Instructions for the task - Exactly how many lines in this data contain the word "cell"? Only the number should be given.

────────────────────

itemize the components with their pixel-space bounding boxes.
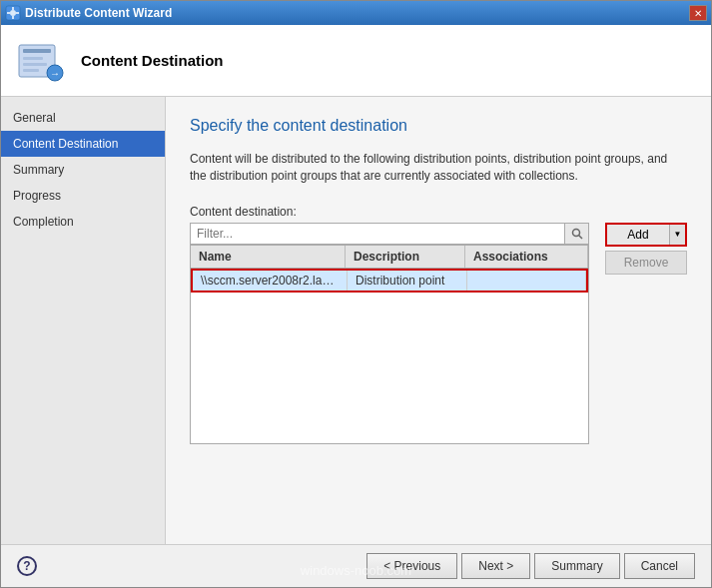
footer-left: ? — [17, 556, 37, 576]
wizard-window: Distribute Content Wizard ✕ → Content De… — [0, 0, 712, 588]
summary-button[interactable]: Summary — [534, 553, 619, 579]
field-label: Content destination: — [190, 205, 687, 219]
wizard-body: General Content Destination Summary Prog… — [1, 97, 711, 544]
right-panel: Add ▼ Remove — [597, 223, 687, 275]
window-title: Distribute Content Wizard — [25, 6, 172, 20]
wizard-header-icon: → — [17, 37, 65, 85]
col-header-associations: Associations — [465, 246, 588, 268]
filter-row — [190, 223, 589, 245]
previous-button[interactable]: < Previous — [366, 553, 457, 579]
svg-rect-8 — [23, 57, 43, 60]
main-content: Specify the content destination Content … — [166, 97, 711, 544]
cell-associations — [467, 271, 586, 291]
page-title: Specify the content destination — [190, 117, 687, 135]
table-header: Name Description Associations — [191, 246, 588, 269]
cell-name: \\sccm.server2008r2.lab... — [193, 271, 348, 291]
description-text: Content will be distributed to the follo… — [190, 151, 687, 185]
sidebar-item-completion[interactable]: Completion — [1, 209, 165, 235]
footer-right: < Previous Next > Summary Cancel — [366, 553, 695, 579]
svg-line-14 — [578, 235, 582, 239]
sidebar-item-content-destination[interactable]: Content Destination — [1, 131, 165, 157]
search-icon — [571, 228, 583, 240]
next-button[interactable]: Next > — [461, 553, 530, 579]
wizard-header: → Content Destination — [1, 25, 711, 97]
destination-table: Name Description Associations \\sccm.ser… — [190, 245, 589, 444]
cell-description: Distribution point — [348, 271, 467, 291]
col-header-name: Name — [191, 246, 346, 268]
svg-rect-10 — [23, 69, 39, 72]
filter-search-button[interactable] — [565, 223, 589, 245]
sidebar: General Content Destination Summary Prog… — [1, 97, 166, 544]
svg-rect-9 — [23, 63, 47, 66]
svg-rect-7 — [23, 49, 51, 53]
add-button-label: Add — [607, 228, 669, 242]
cancel-button[interactable]: Cancel — [624, 553, 695, 579]
titlebar-icon — [5, 5, 21, 21]
col-header-description: Description — [346, 246, 465, 268]
sidebar-item-progress[interactable]: Progress — [1, 183, 165, 209]
sidebar-item-summary[interactable]: Summary — [1, 157, 165, 183]
svg-point-1 — [10, 10, 16, 16]
svg-point-13 — [572, 229, 579, 236]
header-title: Content Destination — [81, 52, 224, 69]
titlebar: Distribute Content Wizard ✕ — [1, 1, 711, 25]
filter-and-table: Name Description Associations \\sccm.ser… — [190, 223, 589, 444]
add-dropdown-arrow[interactable]: ▼ — [669, 225, 685, 245]
help-button[interactable]: ? — [17, 556, 37, 576]
close-button[interactable]: ✕ — [689, 5, 707, 21]
filter-input[interactable] — [190, 223, 565, 245]
wizard-footer: ? < Previous Next > Summary Cancel — [1, 544, 711, 587]
titlebar-left: Distribute Content Wizard — [5, 5, 172, 21]
sidebar-item-general[interactable]: General — [1, 105, 165, 131]
table-row[interactable]: \\sccm.server2008r2.lab... Distribution … — [191, 269, 588, 293]
svg-text:→: → — [50, 68, 60, 79]
remove-button[interactable]: Remove — [605, 251, 687, 275]
add-button[interactable]: Add ▼ — [605, 223, 687, 247]
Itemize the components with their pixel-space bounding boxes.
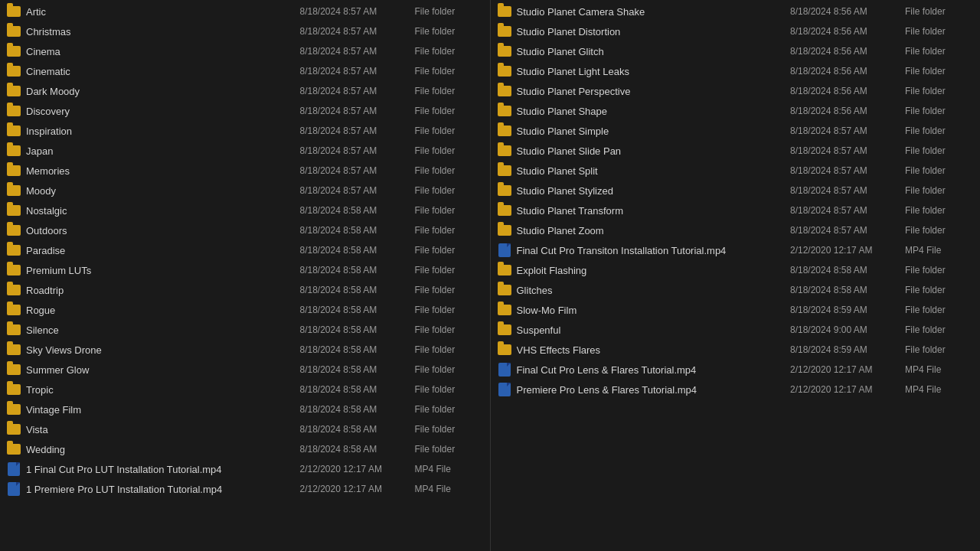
- list-item[interactable]: Christmas8/18/2024 8:57 AMFile folder: [0, 21, 490, 41]
- file-name: Studio Planet Zoom: [517, 225, 791, 236]
- file-name: Rogue: [26, 305, 300, 316]
- mp4-icon: [6, 461, 21, 477]
- list-item[interactable]: 1 Premiere Pro LUT Installation Tutorial…: [0, 479, 490, 499]
- file-name: Premium LUTs: [26, 265, 300, 276]
- list-item[interactable]: Studio Planet Glitch8/18/2024 8:56 AMFil…: [491, 41, 981, 61]
- file-date: 8/18/2024 8:57 AM: [300, 145, 415, 156]
- list-item[interactable]: Tropic8/18/2024 8:58 AMFile folder: [0, 380, 490, 399]
- file-name: Exploit Flashing: [517, 265, 791, 276]
- list-item[interactable]: Artic8/18/2024 8:57 AMFile folder: [0, 2, 490, 21]
- folder-icon: [497, 183, 512, 198]
- list-item[interactable]: Glitches8/18/2024 8:58 AMFile folder: [491, 280, 981, 300]
- file-type: File folder: [905, 145, 974, 156]
- list-item[interactable]: Studio Planet Camera Shake8/18/2024 8:56…: [491, 2, 981, 21]
- list-item[interactable]: Cinematic8/18/2024 8:57 AMFile folder: [0, 61, 490, 81]
- list-item[interactable]: Cinema8/18/2024 8:57 AMFile folder: [0, 41, 490, 61]
- list-item[interactable]: 1 Final Cut Pro LUT Installation Tutoria…: [0, 459, 490, 479]
- folder-icon: [497, 83, 512, 99]
- file-date: 8/18/2024 8:58 AM: [300, 324, 415, 335]
- list-item[interactable]: Studio Planet Split8/18/2024 8:57 AMFile…: [491, 161, 981, 181]
- list-item[interactable]: Studio Planet Simple8/18/2024 8:57 AMFil…: [491, 121, 981, 141]
- file-type: File folder: [905, 205, 974, 216]
- file-date: 8/18/2024 8:58 AM: [300, 424, 415, 435]
- list-item[interactable]: Paradise8/18/2024 8:58 AMFile folder: [0, 240, 490, 260]
- file-date: 8/18/2024 8:59 AM: [790, 305, 905, 315]
- list-item[interactable]: Dark Moody8/18/2024 8:57 AMFile folder: [0, 81, 490, 101]
- list-item[interactable]: Studio Planet Perspective8/18/2024 8:56 …: [491, 81, 981, 101]
- file-name: Sky Views Drone: [26, 344, 300, 356]
- list-item[interactable]: Studio Planet Slide Pan8/18/2024 8:57 AM…: [491, 141, 981, 161]
- file-name: Studio Planet Transform: [517, 205, 791, 217]
- list-item[interactable]: Premiere Pro Lens & Flares Tutorial.mp42…: [491, 380, 981, 399]
- file-type: File folder: [415, 324, 484, 335]
- file-date: 8/18/2024 8:56 AM: [790, 66, 905, 77]
- file-type: File folder: [905, 126, 974, 136]
- list-item[interactable]: Studio Planet Stylized8/18/2024 8:57 AMF…: [491, 181, 981, 201]
- file-type: File folder: [905, 225, 974, 236]
- file-date: 2/12/2020 12:17 AM: [300, 464, 415, 474]
- file-type: File folder: [905, 265, 974, 276]
- list-item[interactable]: Final Cut Pro Lens & Flares Tutorial.mp4…: [491, 360, 981, 380]
- file-type: File folder: [905, 185, 974, 196]
- folder-icon: [6, 262, 21, 278]
- list-item[interactable]: Memories8/18/2024 8:57 AMFile folder: [0, 161, 490, 181]
- folder-icon: [6, 203, 21, 218]
- file-date: 8/18/2024 8:57 AM: [300, 165, 415, 176]
- file-type: File folder: [415, 285, 484, 295]
- file-type: File folder: [905, 46, 974, 57]
- file-type: File folder: [415, 424, 484, 435]
- list-item[interactable]: Nostalgic8/18/2024 8:58 AMFile folder: [0, 201, 490, 220]
- list-item[interactable]: Vintage Film8/18/2024 8:58 AMFile folder: [0, 399, 490, 419]
- file-type: File folder: [415, 364, 484, 375]
- file-name: Studio Planet Perspective: [517, 86, 791, 97]
- list-item[interactable]: Discovery8/18/2024 8:57 AMFile folder: [0, 101, 490, 121]
- file-date: 2/12/2020 12:17 AM: [790, 364, 905, 375]
- list-item[interactable]: Studio Planet Light Leaks8/18/2024 8:56 …: [491, 61, 981, 81]
- file-date: 8/18/2024 8:58 AM: [300, 344, 415, 355]
- file-name: Cinematic: [26, 66, 300, 77]
- list-item[interactable]: Premium LUTs8/18/2024 8:58 AMFile folder: [0, 260, 490, 280]
- list-item[interactable]: Rogue8/18/2024 8:58 AMFile folder: [0, 300, 490, 320]
- list-item[interactable]: Suspenful8/18/2024 9:00 AMFile folder: [491, 320, 981, 340]
- folder-icon: [6, 183, 21, 198]
- file-date: 8/18/2024 8:57 AM: [790, 205, 905, 216]
- list-item[interactable]: Roadtrip8/18/2024 8:58 AMFile folder: [0, 280, 490, 300]
- list-item[interactable]: Moody8/18/2024 8:57 AMFile folder: [0, 181, 490, 201]
- list-item[interactable]: Final Cut Pro Transiton Installation Tut…: [491, 240, 981, 260]
- list-item[interactable]: Silence8/18/2024 8:58 AMFile folder: [0, 320, 490, 340]
- file-type: File folder: [415, 225, 484, 236]
- list-item[interactable]: Studio Planet Distortion8/18/2024 8:56 A…: [491, 21, 981, 41]
- list-item[interactable]: Vista8/18/2024 8:58 AMFile folder: [0, 419, 490, 439]
- list-item[interactable]: Sky Views Drone8/18/2024 8:58 AMFile fol…: [0, 340, 490, 360]
- file-name: Studio Planet Shape: [517, 106, 791, 117]
- right-column: Studio Planet Camera Shake8/18/2024 8:56…: [491, 0, 981, 551]
- file-name: Christmas: [26, 26, 300, 37]
- file-type: File folder: [905, 6, 974, 17]
- list-item[interactable]: Studio Planet Transform8/18/2024 8:57 AM…: [491, 201, 981, 220]
- file-date: 8/18/2024 8:59 AM: [790, 344, 905, 355]
- list-item[interactable]: Summer Glow8/18/2024 8:58 AMFile folder: [0, 360, 490, 380]
- folder-icon: [6, 123, 21, 139]
- list-item[interactable]: Studio Planet Zoom8/18/2024 8:57 AMFile …: [491, 220, 981, 240]
- file-date: 8/18/2024 8:57 AM: [300, 126, 415, 136]
- list-item[interactable]: Outdoors8/18/2024 8:58 AMFile folder: [0, 220, 490, 240]
- list-item[interactable]: Wedding8/18/2024 8:58 AMFile folder: [0, 439, 490, 459]
- file-name: Final Cut Pro Lens & Flares Tutorial.mp4: [517, 364, 791, 376]
- file-date: 8/18/2024 8:58 AM: [300, 285, 415, 295]
- list-item[interactable]: Slow-Mo Film8/18/2024 8:59 AMFile folder: [491, 300, 981, 320]
- list-item[interactable]: Japan8/18/2024 8:57 AMFile folder: [0, 141, 490, 161]
- file-type: File folder: [905, 305, 974, 315]
- file-type: MP4 File: [415, 484, 484, 494]
- file-name: Vista: [26, 424, 300, 435]
- folder-icon: [6, 103, 21, 119]
- file-name: Tropic: [26, 384, 300, 396]
- file-date: 8/18/2024 8:57 AM: [790, 145, 905, 156]
- folder-icon: [497, 302, 512, 318]
- file-name: Artic: [26, 6, 300, 18]
- list-item[interactable]: Inspiration8/18/2024 8:57 AMFile folder: [0, 121, 490, 141]
- list-item[interactable]: Exploit Flashing8/18/2024 8:58 AMFile fo…: [491, 260, 981, 280]
- list-item[interactable]: VHS Effects Flares8/18/2024 8:59 AMFile …: [491, 340, 981, 360]
- list-item[interactable]: Studio Planet Shape8/18/2024 8:56 AMFile…: [491, 101, 981, 121]
- file-name: Cinema: [26, 46, 300, 57]
- file-name: Moody: [26, 185, 300, 197]
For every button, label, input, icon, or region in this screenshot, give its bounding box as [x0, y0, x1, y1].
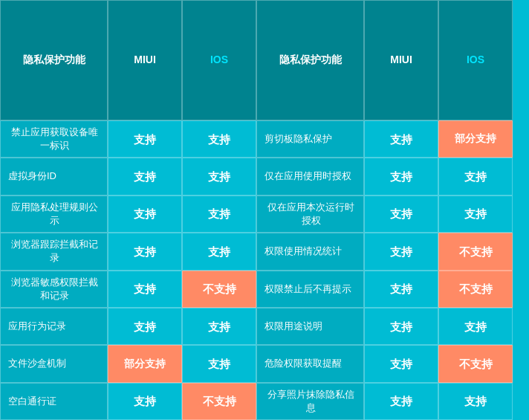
row-3-miui2: 支持 [364, 233, 438, 270]
row-5-feat2: 权限用途说明 [256, 308, 364, 345]
row-5-feat1: 应用行为记录 [0, 308, 108, 345]
row-3-ios2: 不支持 [438, 233, 513, 270]
row-2-miui1: 支持 [108, 196, 182, 233]
row-1-miui2: 支持 [364, 158, 438, 195]
row-7-miui2: 支持 [364, 383, 438, 420]
row-1-ios1: 支持 [182, 158, 256, 195]
row-2-miui2: 支持 [364, 196, 438, 233]
row-1-ios2: 支持 [438, 158, 513, 195]
row-3-feat2: 权限使用情况统计 [256, 233, 364, 270]
header-col6: IOS [438, 0, 513, 120]
row-6-miui1: 部分支持 [108, 345, 182, 382]
row-1-feat1: 虚拟身份ID [0, 158, 108, 195]
row-6-ios2: 不支持 [438, 345, 513, 382]
data-rows: 禁止应用获取设备唯一标识支持支持剪切板隐私保护支持部分支持虚拟身份ID支持支持仅… [0, 120, 529, 420]
row-7-ios2: 支持 [438, 383, 513, 420]
row-1-miui1: 支持 [108, 158, 182, 195]
header-col5: MIUI [364, 0, 438, 120]
row-2-ios2: 支持 [438, 196, 513, 233]
header-col3: IOS [182, 0, 256, 120]
header-col1: 隐私保护功能 [0, 0, 108, 120]
row-4-miui2: 支持 [364, 271, 438, 308]
row-6-feat1: 文件沙盒机制 [0, 345, 108, 382]
row-6-feat2: 危险权限获取提醒 [256, 345, 364, 382]
row-6-miui2: 支持 [364, 345, 438, 382]
row-4-feat2: 权限禁止后不再提示 [256, 271, 364, 308]
row-3-ios1: 支持 [182, 233, 256, 270]
row-0-ios2: 部分支持 [438, 120, 513, 158]
row-7-miui1: 支持 [108, 383, 182, 420]
header-col4: 隐私保护功能 [256, 0, 364, 120]
row-4-miui1: 支持 [108, 271, 182, 308]
row-4-ios1: 不支持 [182, 271, 256, 308]
row-0-feat2: 剪切板隐私保护 [256, 120, 364, 158]
row-0-ios1: 支持 [182, 120, 256, 158]
row-7-ios1: 不支持 [182, 383, 256, 420]
row-7-feat1: 空白通行证 [0, 383, 108, 420]
row-2-feat1: 应用隐私处理规则公示 [0, 196, 108, 233]
row-6-ios1: 支持 [182, 345, 256, 382]
row-5-ios1: 支持 [182, 308, 256, 345]
comparison-table: 隐私保护功能 MIUI IOS 隐私保护功能 MIUI IOS 禁止应用获取设备… [0, 0, 529, 420]
row-2-ios1: 支持 [182, 196, 256, 233]
header-col2: MIUI [108, 0, 182, 120]
row-2-feat2: 仅在应用本次运行时授权 [256, 196, 364, 233]
row-0-feat1: 禁止应用获取设备唯一标识 [0, 120, 108, 158]
row-5-ios2: 支持 [438, 308, 513, 345]
row-4-ios2: 不支持 [438, 271, 513, 308]
row-3-miui1: 支持 [108, 233, 182, 270]
row-7-feat2: 分享照片抹除隐私信息 [256, 383, 364, 420]
table-grid: 隐私保护功能 MIUI IOS 隐私保护功能 MIUI IOS [0, 0, 529, 120]
row-5-miui2: 支持 [364, 308, 438, 345]
row-5-miui1: 支持 [108, 308, 182, 345]
row-3-feat1: 浏览器跟踪拦截和记录 [0, 233, 108, 270]
row-4-feat1: 浏览器敏感权限拦截和记录 [0, 271, 108, 308]
row-0-miui2: 支持 [364, 120, 438, 158]
row-0-miui1: 支持 [108, 120, 182, 158]
row-1-feat2: 仅在应用使用时授权 [256, 158, 364, 195]
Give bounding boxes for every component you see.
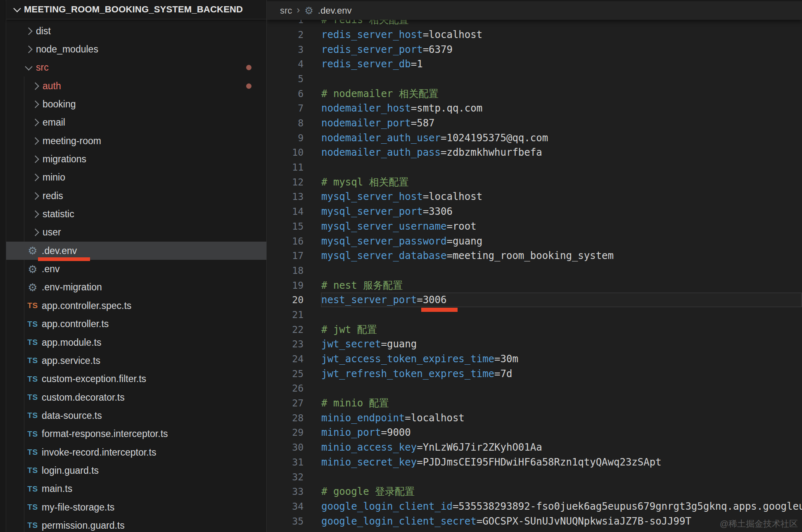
- explorer-item-app-controller-spec-ts[interactable]: TS app.controller.spec.ts: [6, 297, 266, 315]
- explorer-item-login-guard-ts[interactable]: TS login.guard.ts: [6, 461, 266, 480]
- code-line[interactable]: 26: [267, 381, 802, 396]
- explorer-item-src[interactable]: src: [6, 59, 266, 77]
- breadcrumb-folder[interactable]: src: [280, 5, 292, 16]
- code-line[interactable]: 29 minio_port=9000: [267, 425, 802, 440]
- explorer-item-booking[interactable]: booking: [6, 95, 266, 113]
- line-number[interactable]: 14: [267, 206, 304, 217]
- code-line[interactable]: 14 mysql_server_port=3306: [267, 204, 802, 219]
- line-number[interactable]: 20: [267, 294, 304, 305]
- code-line[interactable]: 30 minio_access_key=YnLzW6J7ir2ZKyhO01Aa: [267, 440, 802, 455]
- line-number[interactable]: 21: [267, 309, 304, 320]
- code-line[interactable]: 15 mysql_server_username=root: [267, 219, 802, 234]
- code-line[interactable]: 23 jwt_secret=guang: [267, 337, 802, 352]
- code-line[interactable]: 32: [267, 470, 802, 484]
- line-number[interactable]: 26: [267, 383, 304, 394]
- line-number[interactable]: 2: [267, 29, 304, 40]
- explorer-item-data-source-ts[interactable]: TS data-source.ts: [6, 406, 266, 425]
- line-number[interactable]: 15: [267, 221, 304, 232]
- code-area[interactable]: 1 # redis 相关配置 2 redis_server_host=local…: [267, 12, 802, 528]
- code-line[interactable]: 17 mysql_server_database=meeting_room_bo…: [267, 248, 802, 263]
- line-number[interactable]: 13: [267, 191, 304, 202]
- code-line[interactable]: 11: [267, 160, 802, 175]
- line-number[interactable]: 8: [267, 118, 304, 128]
- line-number[interactable]: 28: [267, 413, 304, 423]
- line-number[interactable]: 35: [267, 516, 304, 527]
- explorer-item-auth[interactable]: auth: [6, 77, 266, 95]
- explorer-section-header[interactable]: MEETING_ROOM_BOOKING_SYSTEM_BACKEND: [6, 0, 266, 19]
- code-line[interactable]: 20 nest_server_port=3006: [267, 292, 802, 307]
- line-number[interactable]: 5: [267, 74, 304, 84]
- code-line[interactable]: 9 nodemailer_auth_user=1024195375@qq.com: [267, 131, 802, 145]
- line-number[interactable]: 25: [267, 368, 304, 379]
- explorer-item--dev-env[interactable]: ⚙ .dev.env: [6, 242, 266, 260]
- code-line[interactable]: 16 mysql_server_password=guang: [267, 234, 802, 249]
- explorer-item-user[interactable]: user: [6, 223, 266, 242]
- code-line[interactable]: 6 # nodemailer 相关配置: [267, 86, 802, 101]
- line-number[interactable]: 22: [267, 324, 304, 335]
- explorer-item-app-service-ts[interactable]: TS app.service.ts: [6, 352, 266, 370]
- explorer-item-app-controller-ts[interactable]: TS app.controller.ts: [6, 315, 266, 333]
- explorer-item-dist[interactable]: dist: [6, 22, 266, 40]
- code-line[interactable]: 28 minio_endpoint=localhost: [267, 411, 802, 425]
- code-line[interactable]: 25 jwt_refresh_token_expres_time=7d: [267, 366, 802, 381]
- explorer-item-migrations[interactable]: migrations: [6, 150, 266, 168]
- explorer-item-custom-decorator-ts[interactable]: TS custom.decorator.ts: [6, 388, 266, 406]
- code-line[interactable]: 34 google_login_client_id=535538293892-f…: [267, 499, 802, 514]
- code-line[interactable]: 19 # nest 服务配置: [267, 278, 802, 293]
- line-number[interactable]: 33: [267, 486, 304, 497]
- line-number[interactable]: 32: [267, 472, 304, 482]
- explorer-item-custom-exception-filter-ts[interactable]: TS custom-exception.filter.ts: [6, 370, 266, 388]
- line-number[interactable]: 4: [267, 59, 304, 69]
- code-line[interactable]: 3 redis_server_port=6379: [267, 42, 802, 57]
- line-number[interactable]: 6: [267, 88, 304, 99]
- explorer-item-node-modules[interactable]: node_modules: [6, 40, 266, 58]
- code-line[interactable]: 12 # mysql 相关配置: [267, 175, 802, 190]
- line-number[interactable]: 23: [267, 339, 304, 349]
- line-number[interactable]: 9: [267, 133, 304, 143]
- code-line[interactable]: 4 redis_server_db=1: [267, 57, 802, 71]
- line-number[interactable]: 7: [267, 103, 304, 114]
- code-line[interactable]: 2 redis_server_host=localhost: [267, 27, 802, 42]
- code-line[interactable]: 13 mysql_server_host=localhost: [267, 190, 802, 204]
- line-number[interactable]: 16: [267, 236, 304, 247]
- line-number[interactable]: 10: [267, 147, 304, 158]
- code-line[interactable]: 21: [267, 307, 802, 322]
- code-line[interactable]: 8 nodemailer_port=587: [267, 116, 802, 131]
- line-number[interactable]: 17: [267, 250, 304, 261]
- editor-pane[interactable]: src › ⚙ .dev.env 1 # redis 相关配置 2 redis_…: [267, 0, 802, 532]
- explorer-item-app-module-ts[interactable]: TS app.module.ts: [6, 333, 266, 352]
- line-number[interactable]: 24: [267, 354, 304, 364]
- explorer-item-invoke-record-interceptor-ts[interactable]: TS invoke-record.interceptor.ts: [6, 443, 266, 461]
- explorer-item-permission-guard-ts[interactable]: TS permission.guard.ts: [6, 516, 266, 532]
- line-number[interactable]: 30: [267, 442, 304, 453]
- code-line[interactable]: 18: [267, 263, 802, 278]
- code-line[interactable]: 5: [267, 71, 802, 86]
- explorer-item-email[interactable]: email: [6, 114, 266, 132]
- line-number[interactable]: 34: [267, 501, 304, 512]
- line-number[interactable]: 3: [267, 44, 304, 55]
- code-line[interactable]: 33 # google 登录配置: [267, 484, 802, 499]
- code-line[interactable]: 7 nodemailer_host=smtp.qq.com: [267, 101, 802, 116]
- explorer-item-meeting-room[interactable]: meeting-room: [6, 132, 266, 150]
- code-line[interactable]: 31 minio_secret_key=PJDJmsCEI95FHDwiHF6a…: [267, 455, 802, 470]
- line-number[interactable]: 19: [267, 280, 304, 291]
- code-line[interactable]: 27 # minio 配置: [267, 396, 802, 411]
- code-line[interactable]: 24 jwt_access_token_expires_time=30m: [267, 352, 802, 366]
- line-number[interactable]: 29: [267, 427, 304, 438]
- line-number[interactable]: 12: [267, 177, 304, 188]
- line-number[interactable]: 11: [267, 162, 304, 173]
- explorer-item-minio[interactable]: minio: [6, 169, 266, 187]
- line-number[interactable]: 18: [267, 265, 304, 276]
- line-number[interactable]: 31: [267, 457, 304, 468]
- code-line[interactable]: 10 nodemailer_auth_pass=zdbzmkhwhurfbefa: [267, 145, 802, 160]
- explorer-item-my-file-storage-ts[interactable]: TS my-file-storage.ts: [6, 498, 266, 516]
- breadcrumb-file[interactable]: .dev.env: [318, 5, 352, 16]
- explorer-item-main-ts[interactable]: TS main.ts: [6, 480, 266, 498]
- explorer-item-redis[interactable]: redis: [6, 187, 266, 205]
- explorer-item--env[interactable]: ⚙ .env: [6, 260, 266, 278]
- explorer-item-statistic[interactable]: statistic: [6, 205, 266, 223]
- line-number[interactable]: 27: [267, 398, 304, 408]
- explorer-item-format-response-interceptor-ts[interactable]: TS format-response.interceptor.ts: [6, 425, 266, 443]
- explorer-item--env-migration[interactable]: ⚙ .env-migration: [6, 278, 266, 297]
- code-line[interactable]: 22 # jwt 配置: [267, 322, 802, 337]
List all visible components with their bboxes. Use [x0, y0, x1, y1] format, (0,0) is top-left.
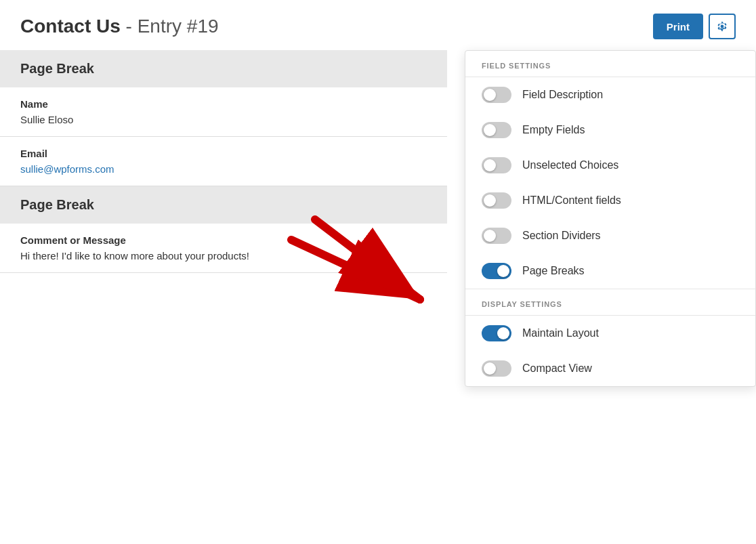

────────────────────

Result for this task - 3